An dieser Stelle soll es nun nicht um die Inhalte des Programms gehen, nicht um die Sinnhaftigkeit und Praktikabilität (interdisziplinärer) Verbundforschung, auch nicht um das Ausmaß, in dem die detaillierten Antragsrichtlinien forschungslenkend wirken können. Das Augenmerk wird stattdessen darauf gerichtet werden, wie die neue Förderlinie auf besagter Pressekonferenz präsentiert wurde. Es waren nur knapp 15 Minuten, in denen zunächst Karliczek und dann Klein darlegten, weshalb das Forschungsprogramm nötig und folglich aufgelegt worden sei.

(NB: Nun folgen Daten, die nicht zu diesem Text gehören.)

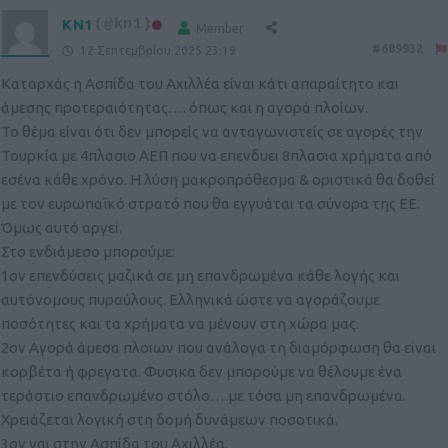
KN1
(@kn1)
Member
#689932
12 Σεπτεμβρίου 2025 23:19
Καταρχάς η Ασπίδα του Αχιλλέα είναι κάτι απαραίτητο και
άμεσης προτεραιότητας…. όπως και η αγορά πλοίων.
Το θέμα είναι ότι δεν μπορείς να ανταγωνιστείς σε αγορές την
Τουρκία με 4πλασιο ΑΕΠ που να επενδυει 8πλασια χρήματα από
εσένα κάθε χρόνο. Η λύση μακροπρόθεσμα & οριστικά θα δοθεί
με τον ευρωπαϊκό στρατό που θα εγγυάται τα σύνορα της ΕΕ.
Όμως αυτό αργεί.
Στο ενδιάμεσο μπορούμε:
1ον επενδύσεις μαζικά σε μη επανδρωμένα κάθε λογής και
αυτόνομους πυραύλους. Ελληνικά ώστε να αγοράζουμε
ποσότητες και τα χρήματα να μένουν στη χώρα μας.
2ον Αγορά άμεσα πλοιων που ανάλογα τη διαμόρφωση θα είναι
κορβέτα ή φρεγατα. Φυσικα δεν μπορούμε να θέλουμε ένα
τεράστιο επανδρωμένο στόλο….με τόσα μη επανδρωμένα.
Χρειάζεται λογική στη δομή δυνάμεων ποσοτικά.
3ον ναι στην Ασπίδα του Αχιλλέα.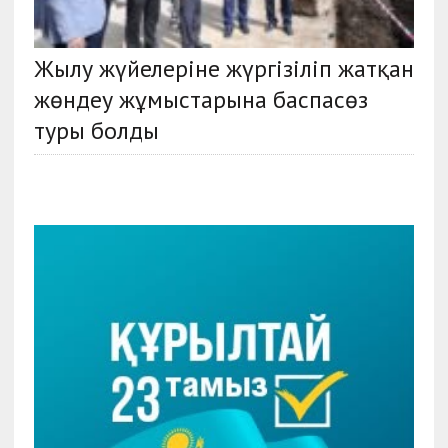
Жылу жүйелеріне жүргізіліп жатқан
жөндеу жұмыстарына баспасөз
туры болды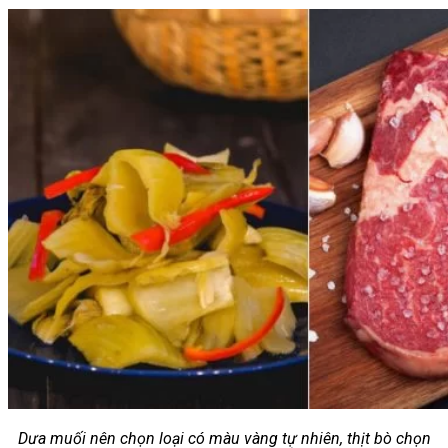
Dưa muối nên chọn loại có màu vàng tự nhiên, thịt bò chọn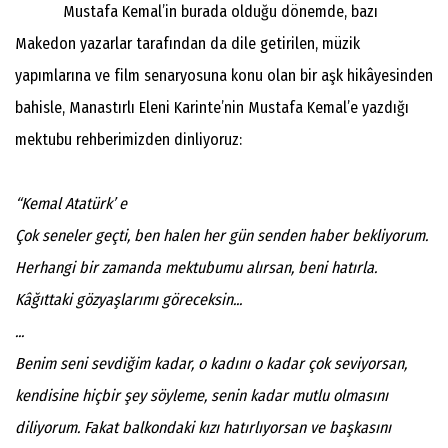
Mustafa Kemal’in burada olduğu dönemde, bazı
Makedon yazarlar tarafından da dile getirilen, müzik
yapımlarına ve film senaryosuna konu olan bir aşk hikâyesinden
bahisle, Manastırlı Eleni Karinte’nin Mustafa Kemal’e yazdığı
mektubu rehberimizden dinliyoruz:
“Kemal Atatürk’ e
Çok seneler geçti, ben halen her gün senden haber bekliyorum.
Herhangi bir zamanda mektubumu alırsan, beni hatırla.
Kâğıttaki gözyaşlarımı göreceksin...
...
Benim seni sevdiğim kadar, o kadını o kadar çok seviyorsan,
kendisine hiçbir şey söyleme, senin kadar mutlu olmasını
diliyorum. Fakat balkondaki kızı hatırlıyorsan ve başkasını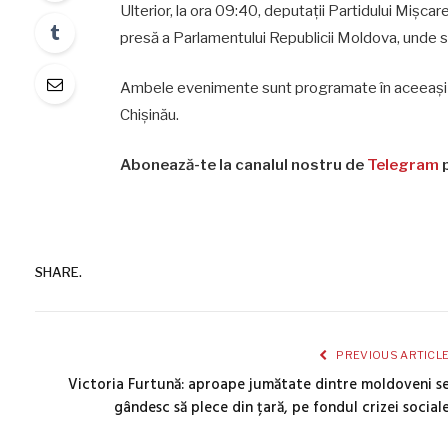
Ulterior, la ora 09:40, deputații Partidului Mișca
presă a Parlamentului Republicii Moldova, unde sun
Ambele evenimente sunt programate în aceeași dimi
Chișinău.
Abonează-te la canalul nostru de
Telegram
p
SHARE.
PREVIOUS ARTICL
Victoria Furtună: aproape jumătate dintre moldoveni s
gândesc să plece din țară, pe fondul crizei social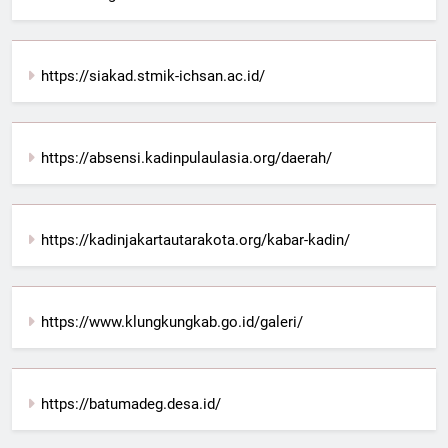
https://siakad.stmik-ichsan.ac.id/
https://absensi.kadinpulaulasia.org/daerah/
https://kadinjakartautarakota.org/kabar-kadin/
https://www.klungkungkab.go.id/galeri/
https://batumadeg.desa.id/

Dabei reihte sich sowohl in ihren Eingangsstatements als auch in der anschließenden, knapp zehnminütigen Frage- und Antwortrunde eine unglückliche Formulierung an die nächste, folgten verfängliche Metaphern auf schiefe Vergleiche und den einen oder anderen Fauxpas. Es braucht nicht viel, um angesichts dieses Auftritts ins Grübeln zu kommen ob des Verständnisses, das vom Phänomen des Antisemitismus und der Rolle der Wissenschaft zu bestehen scheint.

 

Die Natur des Antisemitismus

Als ein erstes Verhängnis der Pressekonferenz kann das Bemühen gelten, die Antisemitismus-Thematik mit der aktuellen Corona-Lage zu verknüpfen. Gleich zu Anfang ihres Statements sprach die Ministerin etwa davon, dass es „inakzeptabel“ und „abscheulich“ sei, die Pandemie für antisemitische Verschwörungstheorien zu „missbrauchen“ – benötige man „in diesen Tagen“ doch „mehr als jemals zuvor“ den „Respekt vor den anderen, Solidarität und Toleranz“. Soll das etwa bedeuten, könnte man Karliczek spitz entgegenhalten, dass verschwörungsgläubige Antisemiten sich für ihr Treiben einen passenderen Zeitpunkt hätten aussuchen sollen als ausgerechnet jetzt? Stellt Antisemitismus also in erster Linie eine niederträchtige Sabotage der Bemühungen dar, Corona einzudämmen? Auch Klein verfing sich in einer Corona-Referenz, indem er das Bild vom Antisemitismus als „Virus“ als aufschlussreich herausstellte und es sich zu eigen machte: Antisemitismus sei ansteckend und könne unwillentlich weitergeben werden, er stelle keineswegs nur für Juden eine Bedrohung dar, sondern für alle. Nicht zuletzt könne er tödlich sein. Ist diese im Kern apologetische Auffassung wirklich die Überzeugung des Antisemitismus-Beauftragten? Judenfeindschaft kein über Jahrhunderte kulturell tradiertes und individuell adaptiertes Welterklärungsmuster, sondern eine von außen hereinbrechende Naturgewalt, der man praktisch schutzlos ausgeliefert ist?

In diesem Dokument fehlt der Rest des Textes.